As a bonus, I'd like services to be able to check if a...@BLAH.COM has an
enabled account, and -allow_tix seems to work for that, since if the
service tries to get a ticket for a...@BLAH.COM it fails.
What am I missing?
Thanks,
Chris
I must be missing something, though, since it seems like this would be
something that's already supported...
Chris
While I'm in the KDC code, I notice this related check in
validate_tgs_request:
/* Server must be allowed to be a service */
if (isflagset(server.attributes, KRB5_KDB_DISALLOW_SVR)) {
*status = "SERVER NOT ALLOWED";
return(KDC_ERR_MUST_USE_USER2USER);
}
Do I want to set -allow_svr on all my clients, since I know they'll only
ever be clients in a client<->server relationship, or u2u with another
client? Is there any reason to or not to set the flag?
Hmm, wait, if I set -allow_svr on b...@BLAH.COM, then fails even on a
KRB5_GC_USER_USER krb5_get_credentials where b is the creds->server...
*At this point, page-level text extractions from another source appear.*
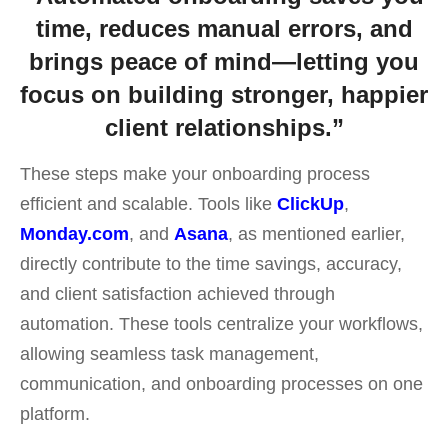
time, reduces manual errors, and
brings peace of mind—letting you
focus on building stronger, happier
client relationships.”
These steps make your onboarding process
efficient and scalable.
Tools like
ClickUp
,
Monday.com
, and
Asana
, as mentioned earlier,
directly contribute to the time savings, accuracy,
and client satisfaction achieved through
automation. These tools centralize your workflows,
allowing seamless task management,
communication, and onboarding processes on one
platform.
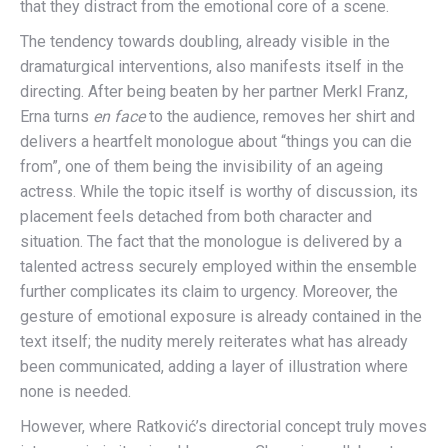
that they distract from the emotional core of a scene.
The tendency towards doubling, already visible in the
dramaturgical interventions, also manifests itself in the
directing. After being beaten by her partner Merkl Franz,
Erna turns
en face
to the audience, removes her shirt and
delivers a heartfelt monologue about “things you can die
from”, one of them being the invisibility of an ageing
actress. While the topic itself is worthy of discussion, its
placement feels detached from both character and
situation. The fact that the monologue is delivered by a
talented actress securely employed within the ensemble
further complicates its claim to urgency. Moreover, the
gesture of emotional exposure is already contained in the
text itself; the nudity merely reiterates what has already
been communicated, adding a layer of illustration where
none is needed.
However, where Ratković’s directorial concept truly moves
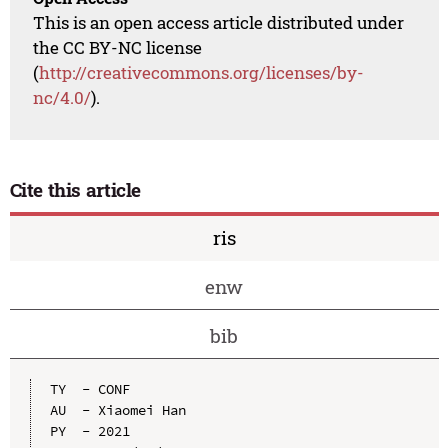
This is an open access article distributed under
the CC BY-NC license
(
http://creativecommons.org/licenses/by-
nc/4.0/
).
Cite this article
ris
enw
bib
TY  - CONF

AU  - Xiaomei Han

PY  - 2021
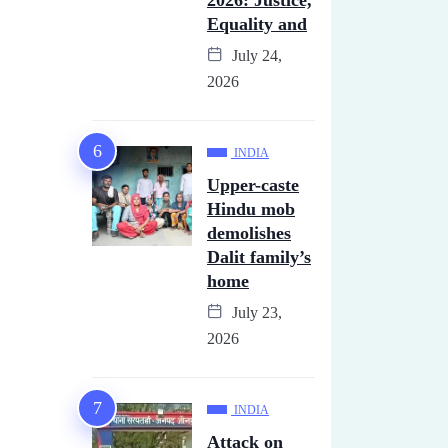
2026: Justice,
Equality and
July 24,
2026
INDIA
Upper-caste
Hindu mob
demolishes
Dalit family’s
home
July 23,
2026
INDIA
Attack on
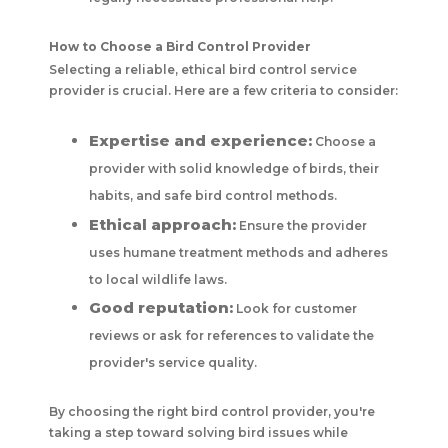
How to Choose a Bird Control Provider
Selecting a reliable, ethical bird control service
provider is crucial. Here are a few criteria to consider:
Expertise and experience:
Choose a
provider with solid knowledge of birds, their
habits, and safe bird control methods.
Ethical approach:
Ensure the provider
uses humane treatment methods and adheres
to local wildlife laws.
Good reputation:
Look for customer
reviews or ask for references to validate the
provider's service quality.
By choosing the right bird control provider, you're
taking a step toward solving bird issues while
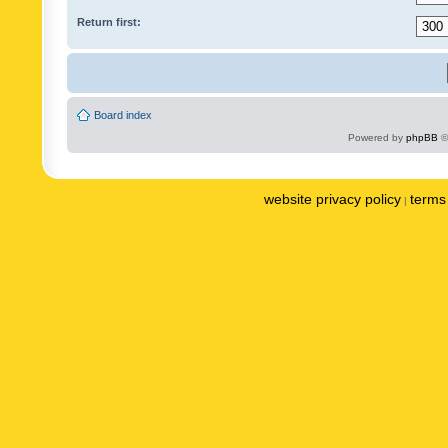
Return first:
Board index
Powered by
phpBB
©
website privacy policy
terms 
|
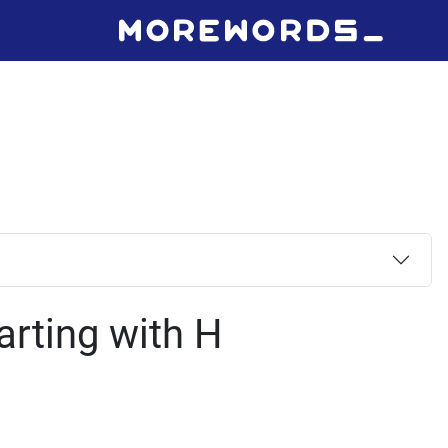
arting with H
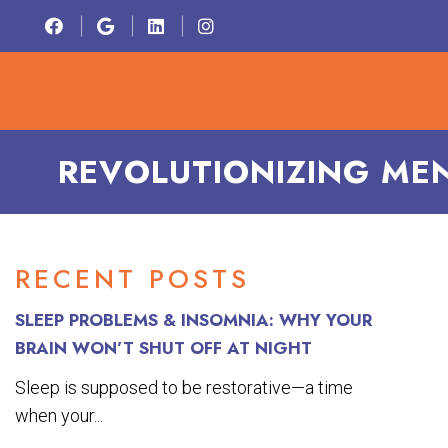
HOME
ABOU
REVOLUTIONIZING MEN
RECENT POSTS
SLEEP PROBLEMS & INSOMNIA: WHY YOUR
BRAIN WON’T SHUT OFF AT NIGHT
Sleep is supposed to be restorative—a time
when your...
Hmm^2, this code is slightly different between 1.9.1 and 1.6.1, or at
least the error return is different, so maybe this was fixed to work
like I think it should after 1.6.1. I need to build my own kdc on CentOS...
Chris
For performance reasons and because of cross-realm authentication, we
don't look up the client principal for TGS requests. That does mean
it's impossible to deny TGS requests based on updated database state for
the client.
You could modify the KDC code locally to do this if you need it. I
don't have any other clever ideas for doing what you want.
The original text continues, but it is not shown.